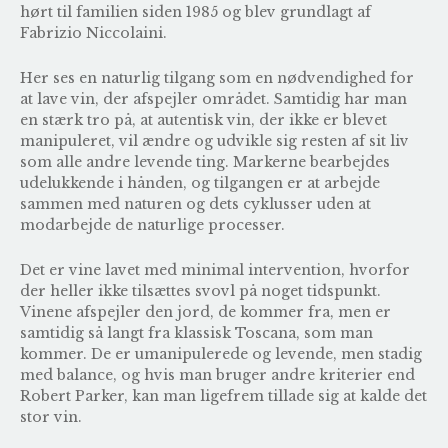
hørt til familien siden 1985 og blev grundlagt af
Fabrizio Niccolaini.
Her ses en naturlig tilgang som en nødvendighed for
at lave vin, der afspejler området. Samtidig har man
en stærk tro på, at autentisk vin, der ikke er blevet
manipuleret, vil ændre og udvikle sig resten af sit liv
som alle andre levende ting. Markerne bearbejdes
udelukkende i hånden, og tilgangen er at arbejde
sammen med naturen og dets cyklusser uden at
modarbejde de naturlige processer.
Det er vine lavet med minimal intervention, hvorfor
der heller ikke tilsættes svovl på noget tidspunkt.
Vinene afspejler den jord, de kommer fra, men er
samtidig så langt fra klassisk Toscana, som man
kommer. De er umanipulerede og levende, men stadig
med balance, og hvis man bruger andre kriterier end
Robert Parker, kan man ligefrem tillade sig at kalde det
stor vin.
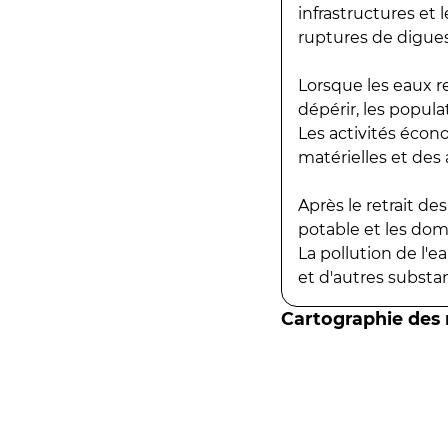
infrastructures et
ruptures de digues
Lorsque les eaux r
dépérir, les popula
Les activités écon
matérielles et des a
Après le retrait d
potable et les do
La pollution de l'
et d'autres substanc
Cartographie des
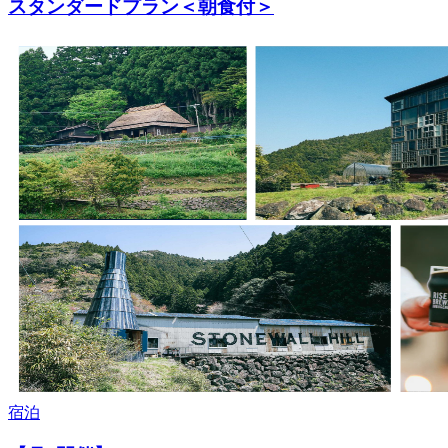
スタンダードプラン＜朝食付＞
宿泊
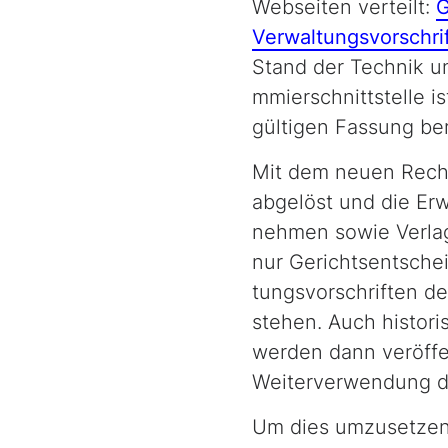
Webseiten verteilt:
G
Verwaltungsvorschri
Stand der Technik u
mmier­schnittstelle 
gültigen Fassung bere
Mit dem neuen Recht
abgelöst und die Erw
neh­men sowie Verlag
nur Gerichtsentsche
tungs­vor­schrif­ten
stehen. Auch histor
werden dann veröffentl
Wei­ter­ver­wendung
Um dies umzusetzen,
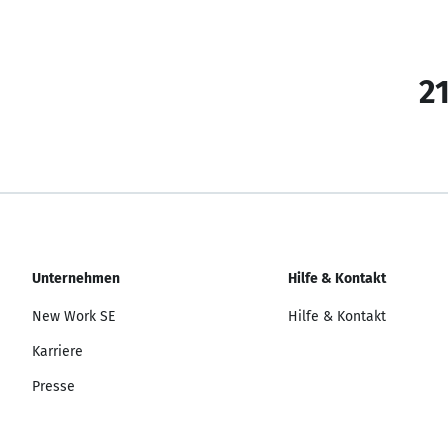
21
Unternehmen
Hilfe & Kontakt
New Work SE
Hilfe & Kontakt
Karriere
Presse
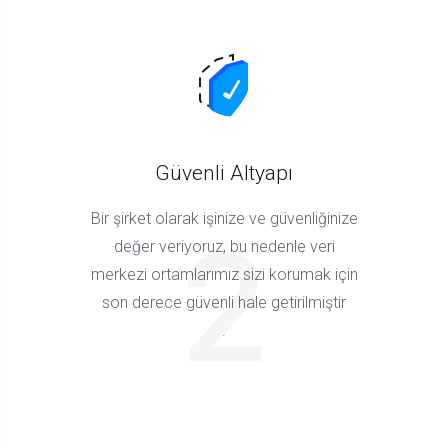
Güvenli Altyapı
Bir şirket olarak işinize ve güvenliğinize
2
değer veriyoruz, bu nedenle veri
merkezi ortamlarımız sizi korumak için
son derece güvenli hale getirilmiştir
.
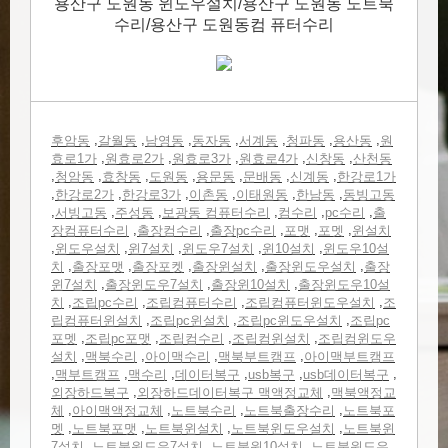
용산구 도원동 윈도우설치/용산구 도원동 노트북
수리/용산구 도원동컴 퓨터수리
,
,
,
,
,
,
,
후암동
갈월동
남영동
동자동
서계동
청파동
용산동
원
,
,
,
,
,
효로1가
원효로2가
원효로3가
원효로4가
신창동
산천동
,
,
,
,
,
,
,
청암동
효창동
도원동
용문동
문배동
신계동
한강로1가
,
,
,
,
,
,
한강로2가
한강로3가
이촌동
이태원동
한남동
동빙고동
,
,
,
,
,
,
서빙고동
주성동
보광동 컴퓨터수리
컴수리
pc수리
출
,
,
,
,
,
장컴퓨터수리
출장컴수리
출장pc수리
포맷
포멧
윈설치
,
,
,
,
,
윈도우설치
윈7설치
윈도우7설치
윈10설치
윈도우10설
,
,
,
,
,
치
출장포맷
출장포켓
출장윈설치
출장윈도우설치
출장
,
,
,
윈7설치
출장윈도우7설치
출장윈10설치
출장윈도우10설
,
,
,
,
치
조립pc수리
조립컴퓨터수리
조립컴퓨터윈도우설치
조
,
,
,
립컴퓨터윈설치
조립pc윈설치
조립pc윈도우설치
조립pc
,
,
,
,
포멧
조립pc포맷
조립컴수리
조립컴윈설치
조립컴윈도우
,
,
,
,
설치
맥북수리
아이맥수리
맥북부트캠프
아이맥부트캠프
,
,
,
,
,
,
맥부트캠프
맥수리
데이터복구
usb복구
usb데이터복구
,
,
외장하드복구
외장하드데이터복구 맥액정교체
맥북액정교
,
,
,
,
체
아이맥액정교체
노트북수리
노트북출장수리
노트북포
,
,
,
,
멧
노트북포맷
노트북윈설치
노트북윈도우설치
노트북윈
,
,
,
7설치
노트북윈도우7설치
노트북윈10설치
노트북윈도우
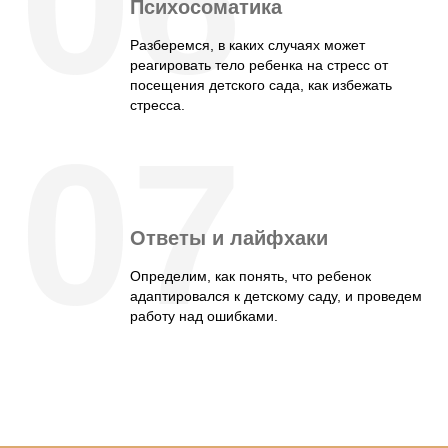
06
Психосоматика
Разберемся, в каких случаях может
реагировать тело ребенка на стресс от
посещения детского сада, как избежать
стресса.
07
Ответы и лайфхаки
Определим, как понять, что ребенок
адаптировался к детскому саду, и проведем
работу над ошибками.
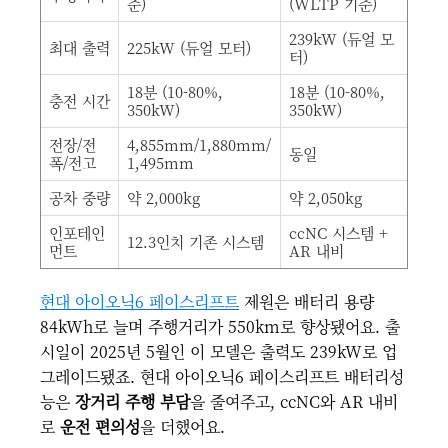
준)
(WLTP 기준)
239kW (듀얼 모
최대 출력
225kW (듀얼 모터)
터)
18분 (10-80%,
18분 (10-80%,
충전 시간
350kW)
350kW)
전장/전
4,855mm/1,880mm/
동일
폭/전고
1,495mm
공차 중량
약 2,000kg
약 2,050kg
인포테인
ccNC 시스템 +
12.3인치 기존 시스템
먼트
AR 내비
현대 아이오닉6 페이스리프트
제원은 배터리 용량
84kWh로 늘며 주행거리가 550km로 향상됐어요. 출
시일이 2025년 5월인 이 모델은 출력도 239kW로 업
그레이드됐죠. 현대 아이오닉6 페이스리프트 배터리성
능은
장거리 주행 부담
을 줄여주고, ccNC와 AR 내비
로
운전 편의성
을 더했어요.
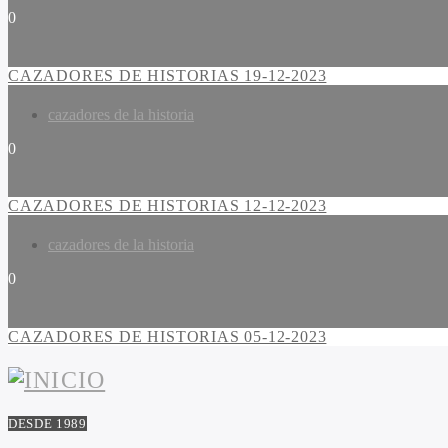
0
CAZADORES DE HISTORIAS 19-12-2023
cazadores de la historia
0
CAZADORES DE HISTORIAS 12-12-2023
cazadores de la historia
0
CAZADORES DE HISTORIAS 05-12-2023
DESDE 1989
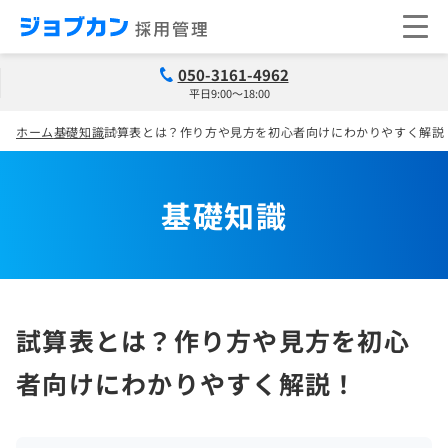
050-3161-4962
平日9:00～18:00
ホーム
基礎知識
試算表とは？作り方や見方を初心者向けにわかりやすく解説
基礎知識
試算表とは？作り方や見方を初心
者向けにわかりやすく解説！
==*==
Copy out every line of the records that the string "afspejler" appears in.

--- RESPONSE TO THIS EXERCISE ---
at lave vin, der afspejler området. Samtidig har man
Vinene afspejler den jord, de kommer fra, men er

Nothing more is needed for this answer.